At the end of October, a Federal judge refused to dismiss the lawsuits, which allege that the two banks aided and abetted a rogue trader in a global scam involving the copper market.

The case is not frivolous. The plaintiff is giant Sumitomo, and its law firms are no get-rich-quick class action attorneys. Paul, Weiss, Rifkind, Wharton & Garrison represents Sumitomo against Morgan, and Kronish, Lieb, Weiner & Hellman against Chase.

Sumitomo alleges that Chase and Morgan made huge loans to Yasuo Hamanaka, a former trader at Sumitomo, and helped Hamanaka disguise the fact that they were loans. The former Sumitomo trader is appealing an 8-year prison sentence in Japan for fraud and forgery.

Although judges often chafe when parties assert racketeering claims under the federal "RICO" statute in commercial disputes, Judge John S. Martin of the federal district court in New York City sided with Sumitomo in his Oct. 30 decision denying Morgan's and Chase's motions to dismiss Sumitomo's complaint against them.

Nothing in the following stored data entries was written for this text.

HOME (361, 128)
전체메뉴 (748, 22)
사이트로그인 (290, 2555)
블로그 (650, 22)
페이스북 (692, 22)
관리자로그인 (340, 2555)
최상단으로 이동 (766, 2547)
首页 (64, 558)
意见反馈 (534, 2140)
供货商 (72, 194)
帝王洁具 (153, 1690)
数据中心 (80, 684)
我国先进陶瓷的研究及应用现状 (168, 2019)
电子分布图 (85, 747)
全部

By permitting Sumitomo to proceed--possibly to a jury--with its RICO claims, Judge Martin greatly improved Sumitomo's chances to recover a bounty in the litigation. If Sumitomo succeeds on those claims, it may recover three times its losses and its attorneys' fees. Sumitomo also is pursuing intentional fraud claims that were not attacked in the recent court skirmish.